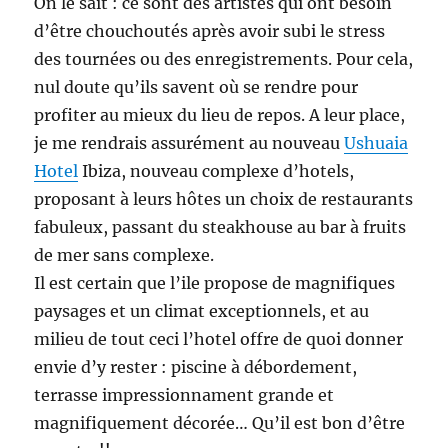
On le sait : ce sont des artistes qui ont besoin
d’être chouchoutés après avoir subi le stress
des tournées ou des enregistrements. Pour cela,
nul doute qu’ils savent où se rendre pour
profiter au mieux du lieu de repos. A leur place,
je me rendrais assurément au nouveau
Ushuaia
Hotel
Ibiza, nouveau complexe d’hotels,
proposant à leurs hôtes un choix de restaurants
fabuleux, passant du steakhouse au bar à fruits
de mer sans complexe.
Il est certain que l’ile propose de magnifiques
paysages et un climat exceptionnels, et au
milieu de tout ceci l’hotel offre de quoi donner
envie d’y rester : piscine à débordement,
terrasse impressionnament grande et
magnifiquement décorée… Qu’il est bon d’être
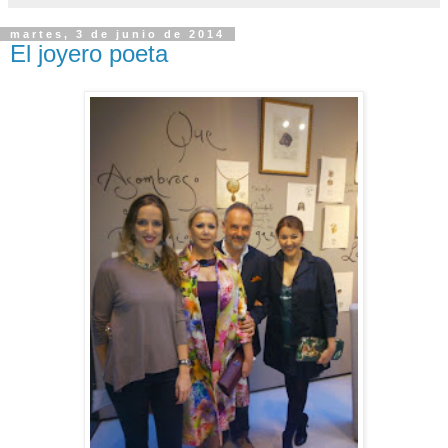
martes, 3 de junio de 2014
El joyero poeta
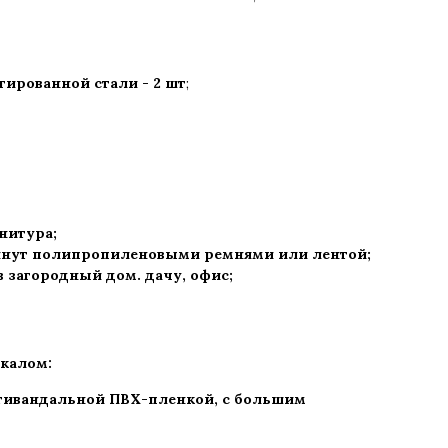
ированной стали - 2 шт
;
рнитура
;
нут полипропиленовыми ремнями или лентой;
 в загородный дом. дачу, офис
;
калом:
нтивандальной ПВХ-пленкой, с большим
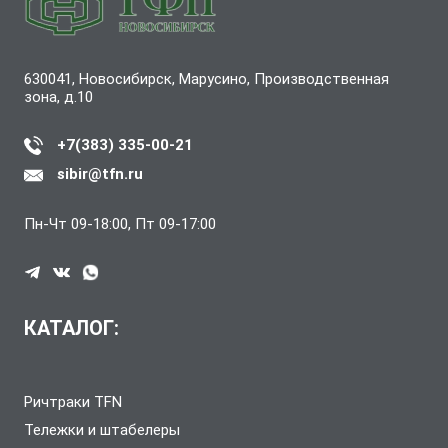
630041, Новосибирск, Марусино, Производственная
зона, д.10
+7(383) 335-00-21
sibir@tfn.ru
Пн-Чт 09-18:00, Пт 09-17:00
КАТАЛОГ:
Ричтраки TFN
Тележки и штабелеры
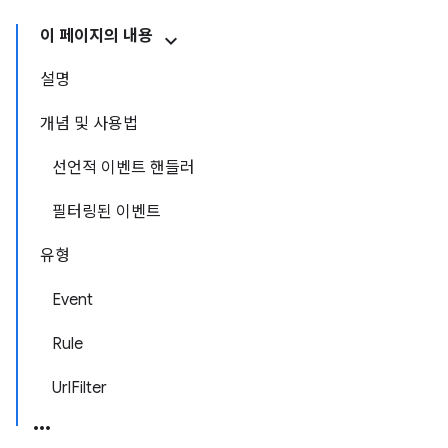
이 페이지의 내용
설명
개념 및 사용법
선언적 이벤트 핸들러
필터링된 이벤트
유형
Event
Rule
UrlFilter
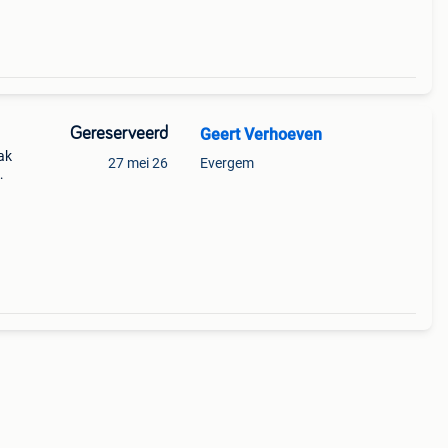
Gereserveerd
Geert Verhoeven
ak
27 mei 26
Evergem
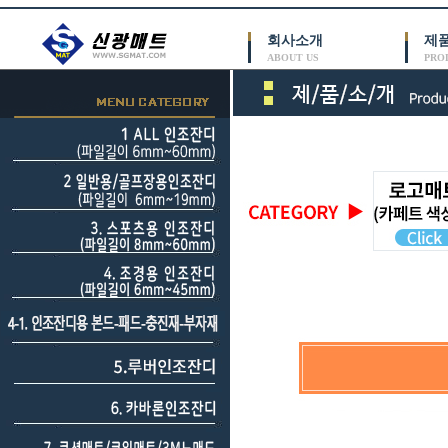
회사소개
제
ABOUT US
PRO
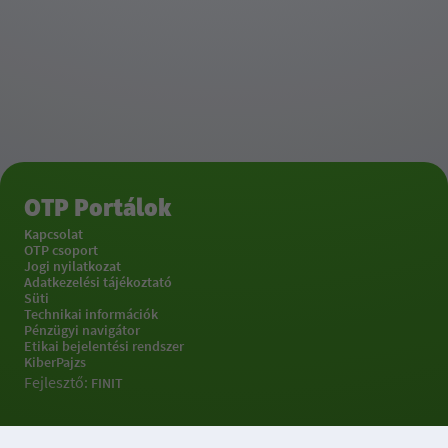
OTP Portálok
Kapcsolat
OTP csoport
Jogi nyilatkozat
Adatkezelési tájékoztató
Süti
Technikai információk
Pénzügyi navigátor
Etikai bejelentési rendszer
KiberPajzs
Fejlesztő:
FINIT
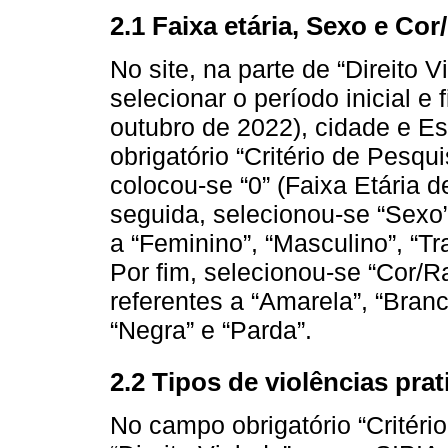
2.1 Faixa etária, Sexo e Cor
No site, na parte de “Direito 
selecionar o período inicial e 
outubro de 2022), cidade e E
obrigatório “Critério de Pesqui
colocou-se “0” (Faixa Etária d
seguida, selecionou-se “Sexo”
a “Feminino”, “Masculino”, “T
Por fim, selecionou-se “Cor/R
referentes a “Amarela”, “Branc
“Negra” e “Parda”.
2.2 Tipos de violências pra
No campo obrigatório “Critéri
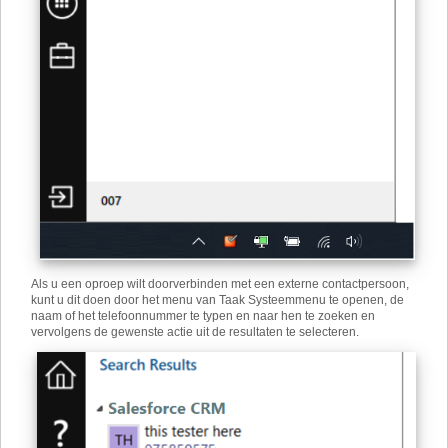
Als u een oproep wilt doorverbinden met een externe contactpersoon,
kunt u dit doen door het menu van Taak Systeemmenu te openen, de
naam of het telefoonnummer te typen en naar hen te zoeken en
vervolgens de gewenste actie uit de resultaten te selecteren.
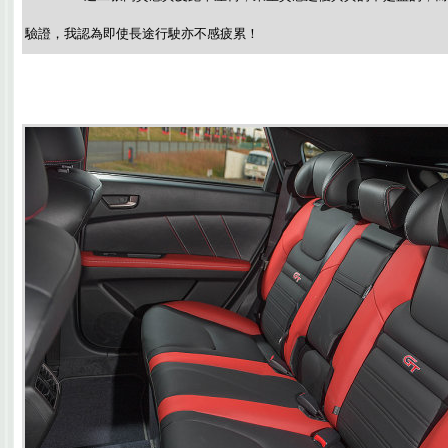
驗證，我認為即使長途行駛亦不感疲累！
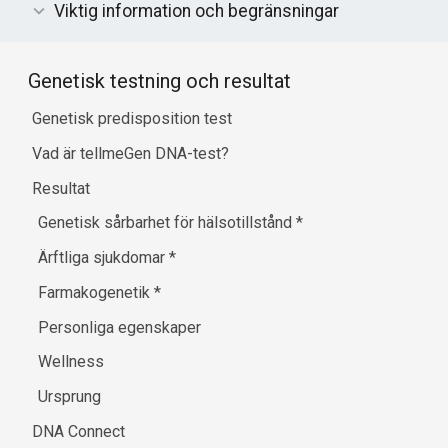
Viktig information och begränsningar
Genetisk testning och resultat
Genetisk predisposition test
Vad är tellmeGen DNA-test?
Resultat
Genetisk sårbarhet för hälsotillstånd
*
Ärftliga sjukdomar
*
Farmakogenetik
*
Personliga egenskaper
Wellness
Ursprung
DNA Connect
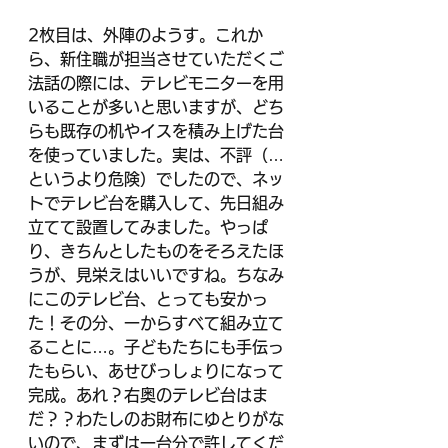
2枚目は、外陣のようす。これか
ら、新住職が担当させていただくご
法話の際には、テレビモニターを用
いることが多いと思いますが、どち
らも既存の机やイスを積み上げた台
を使っていました。実は、不評（…
というより危険）でしたので、ネッ
トでテレビ台を購入して、先日組み
立てて設置してみました。やっぱ
り、きちんとしたものをそろえたほ
うが、見栄えはいいですね。ちなみ
にこのテレビ台、とっても安かっ
た！その分、一からすべて組み立て
ることに…。子どもたちにも手伝っ
たもらい、あせびっしょりになって
完成。あれ？右奥のテレビ台はま
だ？？わたしのお財布にゆとりがな
いので、まずは一台分で許してくだ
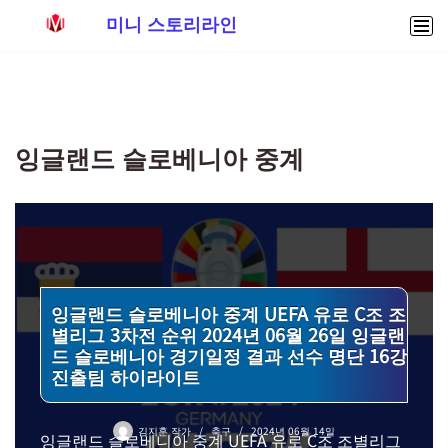
미니 스토리라인
콘
텐
츠
로
잉글랜드 슬로베니아 중계
건
너
뛰
기
잉글랜드 슬로베니아 중계 UEFA 유로 C조 조
별리그 3차전 순위 2024년 06월 26일 잉글랜
드 슬로베니아 경기일정 결과 선수 명단 16강
진출팀 하이라이트
김지훈 작가
축구
2024년 06월 14일
잉글랜드 슬로베니아 중계 UEFA 유로 C조 조별리그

- [What to work on] No pictures belong in the copy. Return exactly the lines from the line containing "にこのテレビ台、とっても安かっ" through the last line of the listing.

- [Task solution]
にこのテレビ台、とっても安かっ
た！その分、一からすべて組み立て
ることに…。子どもたちにも手伝っ
たもらい、あせびっしょりになって
完成。あれ？右奥のテレビ台はま
だ？？わたしのお財布にゆとりがな
いので、まずは一台分で許してくだ
미니 스토리라인
콘
텐
츠
로
잉글랜드 슬로베니아 중계
건
너
뛰
기
잉글랜드 슬로베니아 중계 UEFA 유로 C조 조
별리그 3차전 순위 2024년 06월 26일 잉글랜
드 슬로베니아 경기일정 결과 선수 명단 16강
진출팀 하이라이트
김지훈 작가
축구
2024년 06월 14일
잉글랜드 슬로베니아 중계 UEFA 유로 C조 조별리그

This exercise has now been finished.